Technically, I could call myself an artist. In fact, Pablo Picasso says every child (who is all of us) is an artist. But I look deep in me, and I see a chronically burned-out creative entrepreneur who’s struggling to make ends meet. Every morning, I wake up and stare at the affirmations and prayers written on my colorful bulletin board, hoping they would give me strength to survive the day. I realized that when you’re this tired, your sense of direction could get impaired, and you end up just going through the motions. It makes you wonder if you truly are doing something in your life or if you’re merely being a slave to your clients and the economy. Don’t get me wrong, there are times when it’s still fun. But I hope I could just focus on making good art and helping others make good art without having to worry about whether coins still jingle in my pocket or if I have enough to pay the staff and the bills.

After contemplating my situation, however, I realized the challenges are inevitable. I have to go through them—and to surpass them well—to possibly achieve a better life. In short, there’s no other way but to deal with the ebb and flow of the tides. And I shall do so while protecting my fire, my joy, and my faith.

Inspired by Ben Platt, I told myself that I’m going to live ‘artistically’ this year. And by ‘living artistically’, I do not mean engaging myself into more arts necessarily, but merely having the artistic mindset that everything is art, and thus everything is beautiful.
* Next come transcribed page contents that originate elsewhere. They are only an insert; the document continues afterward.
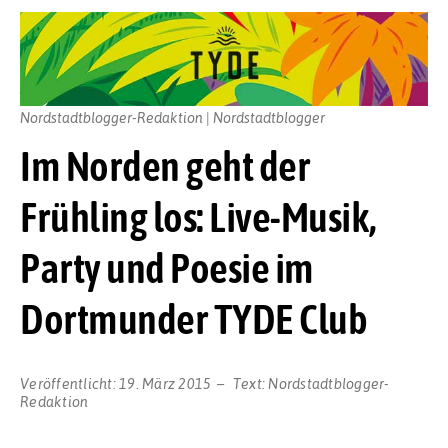
Nordstadtblogger-Redaktion | Nordstadtblogger
Im Norden geht der
Frühling los: Live-Musik,
Party und Poesie im
Dortmunder TYDE Club
Veröffentlicht:
19. März 2015
Text:
Nordstadtblogger-
Redaktion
I think the kind of artists I am drawn to have an artistic disposition because they think, do, and live art until they don’t need to do so deliberately. Such transcendence of the art could be a full proof that the person responds to what Pope John Paul II calls the ‘artistic vocation’. And with this vocation, artists should not just create beauty but preserve the beauty—the divine spark from God—that’s already inside them.

Everything is art.

Everything is beautiful.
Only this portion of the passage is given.